> _Saved data entries_:

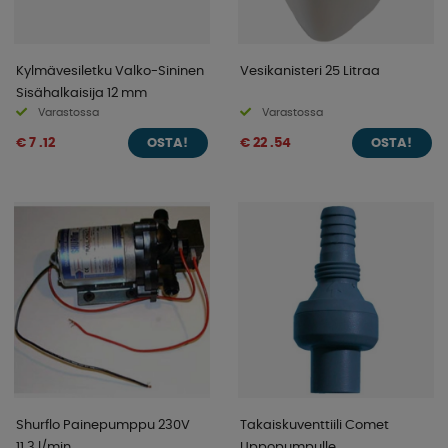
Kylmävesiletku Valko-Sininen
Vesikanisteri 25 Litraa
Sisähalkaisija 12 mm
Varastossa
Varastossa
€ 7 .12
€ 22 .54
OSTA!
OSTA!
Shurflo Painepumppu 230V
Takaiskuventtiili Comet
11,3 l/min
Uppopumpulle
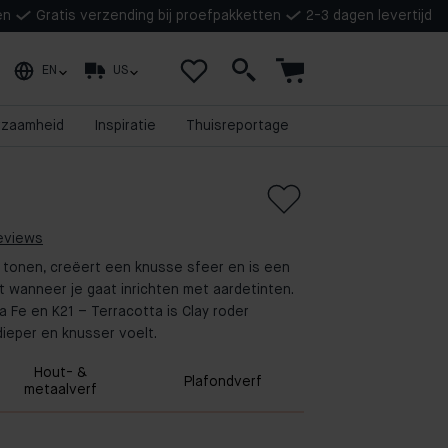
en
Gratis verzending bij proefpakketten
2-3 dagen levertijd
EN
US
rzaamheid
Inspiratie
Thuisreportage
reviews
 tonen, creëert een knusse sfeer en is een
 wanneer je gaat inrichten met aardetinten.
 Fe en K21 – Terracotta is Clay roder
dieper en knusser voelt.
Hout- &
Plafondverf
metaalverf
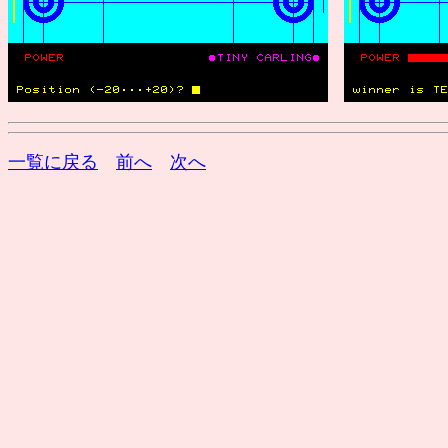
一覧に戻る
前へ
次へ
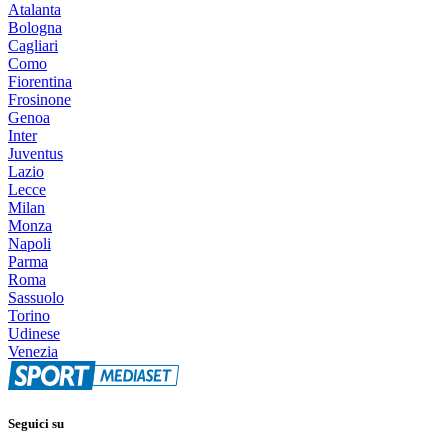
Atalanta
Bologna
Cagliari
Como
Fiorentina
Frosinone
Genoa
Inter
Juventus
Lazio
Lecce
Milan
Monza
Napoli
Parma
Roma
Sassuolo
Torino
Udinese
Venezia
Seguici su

> _Requirement_: An exact reproduction of every record above is required, with no pictures included.

> _Exercise result_:
Kylmävesiletku Valko-Sininen
Vesikanisteri 25 Litraa
Sisähalkaisija 12 mm
Varastossa
Varastossa
€ 7 .12
€ 22 .54
OSTA!
OSTA!
Shurflo Painepumppu 230V
Takaiskuventtiili Comet
11,3 l/min
Uppopumpulle
en
Gratis verzending bij proefpakketten
2-3 dagen levertijd
EN
US
rzaamheid
Inspiratie
Thuisreportage
reviews
 tonen, creëert een knusse sfeer en is een
 wanneer je gaat inrichten met aardetinten.
 Fe en K21 – Terracotta is Clay roder
dieper en knusser voelt.
Hout- &
Plafondverf
metaalverf
一覧に戻る
前へ
次へ
Atalanta
Bologna
Cagliari
Como
Fiorentina
Frosinone
Genoa
Inter
Juventus
Lazio
Lecce
Milan
Monza
Napoli
Parma
Roma
Sassuolo
Torino
Udinese
Venezia
Seguici su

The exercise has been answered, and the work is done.